____ DATA FOR ANALYSIS
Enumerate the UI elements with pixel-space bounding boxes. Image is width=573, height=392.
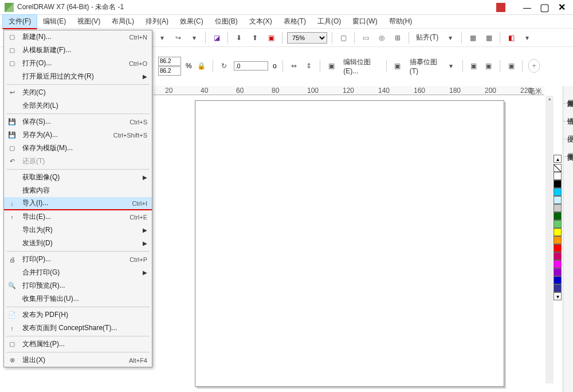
color-swatch-7[interactable] — [554, 228, 562, 236]
color-swatch-8[interactable] — [554, 236, 562, 244]
pdf-icon[interactable]: ▣ — [265, 32, 277, 44]
snap-label[interactable]: 贴齐(T) — [414, 33, 441, 42]
docker-tab-2[interactable]: ↗提示 — [563, 121, 573, 139]
docker-tab-3[interactable]: A文本属性 — [563, 139, 573, 157]
color-swatch-5[interactable] — [554, 212, 562, 220]
menu-item-label: 打印预览(R)... — [22, 281, 147, 291]
resample-icon[interactable]: ▣ — [484, 60, 494, 72]
trace-dropdown-icon[interactable]: ▾ — [446, 60, 456, 72]
color-swatch-3[interactable] — [554, 196, 562, 204]
file-menu-item-25[interactable]: 📄发布为 PDF(H) — [4, 308, 152, 322]
file-menu-item-15[interactable]: ↓导入(I)...Ctrl+I — [4, 197, 152, 210]
file-menu-item-8[interactable]: 💾保存(S)...Ctrl+S — [4, 115, 152, 128]
menu-item-2[interactable]: 视图(V) — [72, 15, 106, 28]
view3-icon[interactable]: ⊞ — [391, 32, 404, 44]
launch-icon[interactable]: ◧ — [505, 32, 517, 44]
file-menu-item-6[interactable]: 全部关闭(L) — [4, 99, 152, 112]
menu-item-6[interactable]: 位图(B) — [209, 15, 244, 28]
file-menu-item-5[interactable]: ↩关闭(C) — [4, 86, 152, 99]
color-swatch-12[interactable] — [554, 268, 562, 276]
file-menu-item-26[interactable]: ↑发布页面到 ConceptShare(T)... — [4, 322, 152, 335]
fullscreen-icon[interactable]: ▢ — [337, 32, 350, 44]
view2-icon[interactable]: ◎ — [375, 32, 388, 44]
color-swatch-6[interactable] — [554, 220, 562, 228]
file-menu-item-18[interactable]: 发送到(D)▶ — [4, 237, 152, 250]
redo-icon[interactable]: ↪ — [172, 32, 185, 44]
view1-icon[interactable]: ▭ — [359, 32, 372, 44]
file-menu-item-17[interactable]: 导出为(R)▶ — [4, 224, 152, 237]
edit-bitmap-button[interactable]: 编辑位图(E)... — [341, 57, 380, 75]
minimize-button[interactable]: — — [520, 2, 534, 13]
file-menu-item-28[interactable]: ▢文档属性(P)... — [4, 338, 152, 351]
height-input[interactable] — [158, 66, 181, 76]
menu-item-1[interactable]: 编辑(E) — [37, 15, 72, 28]
edit-bitmap-icon[interactable]: ▣ — [326, 60, 336, 72]
file-menu-item-9[interactable]: 💾另存为(A)...Ctrl+Shift+S — [4, 128, 152, 142]
tool-icon[interactable]: ◪ — [210, 32, 223, 44]
menu-item-9[interactable]: 工具(O) — [312, 15, 347, 28]
crop-icon[interactable]: ▣ — [468, 60, 478, 72]
menu-item-3[interactable]: 布局(L) — [106, 15, 140, 28]
color-swatch-9[interactable] — [554, 244, 562, 252]
trace-bitmap-button[interactable]: 描摹位图(T) — [407, 57, 442, 75]
palette-up-icon[interactable]: ▴ — [554, 155, 562, 163]
file-menu-item-0[interactable]: ▢新建(N)...Ctrl+N — [4, 30, 152, 44]
flip-v-icon[interactable]: ⇕ — [304, 60, 314, 72]
file-menu-item-16[interactable]: ↑导出(E)...Ctrl+E — [4, 210, 152, 224]
file-menu-item-21[interactable]: 合并打印(G)▶ — [4, 266, 152, 279]
canvas-page[interactable] — [195, 100, 504, 387]
file-menu-item-14[interactable]: 搜索内容 — [4, 184, 152, 197]
docker-tab-0[interactable]: ✦对象属性 — [563, 86, 573, 104]
color-swatch-1[interactable] — [554, 180, 562, 188]
zoom-select[interactable]: 75% — [287, 32, 327, 44]
file-menu-item-13[interactable]: 获取图像(Q)▶ — [4, 171, 152, 184]
options1-icon[interactable]: ▦ — [466, 32, 479, 44]
trace-bitmap-icon[interactable]: ▣ — [392, 60, 402, 72]
color-swatch-11[interactable] — [554, 260, 562, 268]
menu-item-4[interactable]: 排列(A) — [140, 15, 174, 28]
add-button[interactable]: + — [528, 59, 540, 73]
menu-item-11[interactable]: 帮助(H) — [383, 15, 418, 28]
snap-dropdown-icon[interactable]: ▾ — [444, 32, 457, 44]
file-menu-item-11[interactable]: ↶还原(T) — [4, 155, 152, 168]
color-swatch-2[interactable] — [554, 188, 562, 196]
file-menu-item-3[interactable]: 打开最近用过的文件(R)▶ — [4, 70, 152, 83]
import-icon[interactable]: ⬇ — [233, 32, 245, 44]
file-menu-item-1[interactable]: ▢从模板新建(F)... — [4, 44, 152, 57]
color-swatch-4[interactable] — [554, 204, 562, 212]
menu-item-8[interactable]: 表格(T) — [278, 15, 312, 28]
file-menu-item-22[interactable]: 🔍打印预览(R)... — [4, 279, 152, 292]
file-menu-item-20[interactable]: 🖨打印(P)...Ctrl+P — [4, 253, 152, 266]
wrap-icon[interactable]: ▣ — [506, 60, 516, 72]
rotation-input[interactable] — [234, 61, 268, 70]
file-menu-item-30[interactable]: ⊗退出(X)Alt+F4 — [4, 354, 152, 367]
menu-shortcut: Ctrl+P — [129, 256, 147, 263]
menu-item-7[interactable]: 文本(X) — [244, 15, 278, 28]
lock-icon[interactable]: 🔒 — [197, 60, 207, 72]
launch-dropdown-icon[interactable]: ▾ — [521, 32, 533, 44]
file-menu-item-23[interactable]: 收集用于输出(U)... — [4, 292, 152, 305]
redo-dropdown-icon[interactable]: ▾ — [188, 32, 201, 44]
color-swatch-13[interactable] — [554, 276, 562, 284]
undo-dropdown-icon[interactable]: ▾ — [156, 32, 168, 44]
menu-item-10[interactable]: 窗口(W) — [347, 15, 383, 28]
close-button[interactable]: ✕ — [555, 2, 568, 13]
color-swatch-0[interactable] — [554, 172, 562, 180]
width-input[interactable] — [158, 57, 181, 66]
flip-h-icon[interactable]: ⇔ — [289, 60, 299, 72]
palette-down-icon[interactable]: ▾ — [554, 292, 562, 300]
vertical-scrollbar[interactable]: ▴ — [545, 96, 554, 383]
menu-shortcut: Ctrl+I — [132, 200, 147, 207]
menu-item-0[interactable]: 文件(F) — [2, 14, 37, 29]
color-swatch-14[interactable] — [554, 284, 562, 292]
menu-item-5[interactable]: 效果(C) — [174, 15, 209, 28]
no-color-swatch[interactable] — [554, 164, 562, 172]
options2-icon[interactable]: ▦ — [482, 32, 495, 44]
color-swatch-10[interactable] — [554, 252, 562, 260]
maximize-button[interactable]: ▢ — [537, 2, 551, 13]
user-icon[interactable] — [496, 3, 505, 12]
export-icon[interactable]: ⬆ — [249, 32, 261, 44]
file-menu-item-2[interactable]: ▢打开(O)...Ctrl+O — [4, 57, 152, 70]
file-menu-item-10[interactable]: ▢保存为模版(M)... — [4, 142, 152, 155]
docker-tab-1[interactable]: ○透镜 — [563, 104, 573, 121]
________
## ASSIGNMENT
Go through the data above line by line, count those that contain the string "input", and reply with the count only.

## PROBLEM SOLUTION
3